[[ Available data open ]]

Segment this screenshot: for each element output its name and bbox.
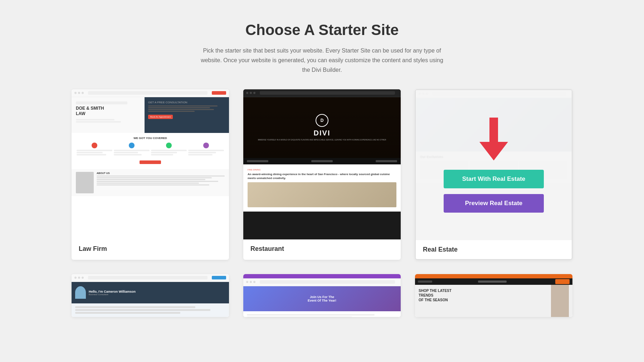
svg-rect-0 xyxy=(489,118,498,143)
card-preview-law-firm: DOE & SMITHLAW GET A FREE CONSULTATION B… xyxy=(72,89,229,239)
svg-marker-1 xyxy=(479,142,508,160)
preview-real-estate-button[interactable]: Preview Real Estate xyxy=(444,194,544,213)
arrow-down-icon xyxy=(479,118,508,160)
page-header: Choose A Starter Site Pick the starter s… xyxy=(72,21,572,75)
card-event[interactable]: Join Us For TheEvent Of The Year! xyxy=(243,274,401,317)
start-with-real-estate-button[interactable]: Start With Real Estate xyxy=(444,170,544,188)
card-restaurant[interactable]: D DIVI IMMERSE YOURSELF IN A WORLD OF EX… xyxy=(243,89,401,260)
page-title: Choose A Starter Site xyxy=(72,21,572,39)
card-preview-consultant: Hello, I'm Cameron Williamson Business C… xyxy=(72,274,229,317)
page-subtitle: Pick the starter site that best suits yo… xyxy=(197,46,447,75)
card-real-estate-overlay: Start With Real Estate Preview Real Esta… xyxy=(416,90,572,240)
card-preview-fashion: SHOP THE LATESTTRENDSOF THE SEASON xyxy=(415,274,572,317)
card-label-real-estate: Real Estate xyxy=(416,240,572,259)
card-preview-real-estate: Our Exclusives Start With Real Estate xyxy=(416,90,572,240)
card-fashion[interactable]: SHOP THE LATESTTRENDSOF THE SEASON xyxy=(415,274,572,317)
card-consultant[interactable]: Hello, I'm Cameron Williamson Business C… xyxy=(72,274,229,317)
card-real-estate[interactable]: Our Exclusives Start With Real Estate xyxy=(415,89,572,260)
card-preview-restaurant: D DIVI IMMERSE YOURSELF IN A WORLD OF EX… xyxy=(243,89,401,239)
card-preview-event: Join Us For TheEvent Of The Year! xyxy=(243,274,401,317)
starter-sites-grid: DOE & SMITHLAW GET A FREE CONSULTATION B… xyxy=(72,89,572,260)
card-law-firm[interactable]: DOE & SMITHLAW GET A FREE CONSULTATION B… xyxy=(72,89,229,260)
page-container: Choose A Starter Site Pick the starter s… xyxy=(0,0,644,346)
card-label-restaurant: Restaurant xyxy=(243,239,401,258)
starter-sites-grid-row2: Hello, I'm Cameron Williamson Business C… xyxy=(72,274,572,317)
card-label-law-firm: Law Firm xyxy=(72,239,229,258)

[[ Available data closed ]]

# [Directions]
The output should consist of the records above, reproduced exactly, without pictures.

# [Answer section]
Segment this screenshot: for each element output its name and bbox.
svg-rect-0 xyxy=(489,118,498,143)
card-preview-law-firm: DOE & SMITHLAW GET A FREE CONSULTATION B… xyxy=(72,89,229,239)
svg-marker-1 xyxy=(479,142,508,160)
preview-real-estate-button[interactable]: Preview Real Estate xyxy=(444,194,544,213)
arrow-down-icon xyxy=(479,118,508,160)
page-header: Choose A Starter Site Pick the starter s… xyxy=(72,21,572,75)
card-event[interactable]: Join Us For TheEvent Of The Year! xyxy=(243,274,401,317)
start-with-real-estate-button[interactable]: Start With Real Estate xyxy=(444,170,544,188)
card-restaurant[interactable]: D DIVI IMMERSE YOURSELF IN A WORLD OF EX… xyxy=(243,89,401,260)
page-title: Choose A Starter Site xyxy=(72,21,572,39)
card-preview-consultant: Hello, I'm Cameron Williamson Business C… xyxy=(72,274,229,317)
page-subtitle: Pick the starter site that best suits yo… xyxy=(197,46,447,75)
card-real-estate-overlay: Start With Real Estate Preview Real Esta… xyxy=(416,90,572,240)
card-preview-fashion: SHOP THE LATESTTRENDSOF THE SEASON xyxy=(415,274,572,317)
card-label-real-estate: Real Estate xyxy=(416,240,572,259)
card-preview-real-estate: Our Exclusives Start With Real Estate xyxy=(416,90,572,240)
card-fashion[interactable]: SHOP THE LATESTTRENDSOF THE SEASON xyxy=(415,274,572,317)
card-consultant[interactable]: Hello, I'm Cameron Williamson Business C… xyxy=(72,274,229,317)
card-real-estate[interactable]: Our Exclusives Start With Real Estate xyxy=(415,89,572,260)
card-preview-restaurant: D DIVI IMMERSE YOURSELF IN A WORLD OF EX… xyxy=(243,89,401,239)
card-preview-event: Join Us For TheEvent Of The Year! xyxy=(243,274,401,317)
starter-sites-grid: DOE & SMITHLAW GET A FREE CONSULTATION B… xyxy=(72,89,572,260)
card-law-firm[interactable]: DOE & SMITHLAW GET A FREE CONSULTATION B… xyxy=(72,89,229,260)
page-container: Choose A Starter Site Pick the starter s… xyxy=(0,0,644,346)
card-label-restaurant: Restaurant xyxy=(243,239,401,258)
starter-sites-grid-row2: Hello, I'm Cameron Williamson Business C… xyxy=(72,274,572,317)
card-label-law-firm: Law Firm xyxy=(72,239,229,258)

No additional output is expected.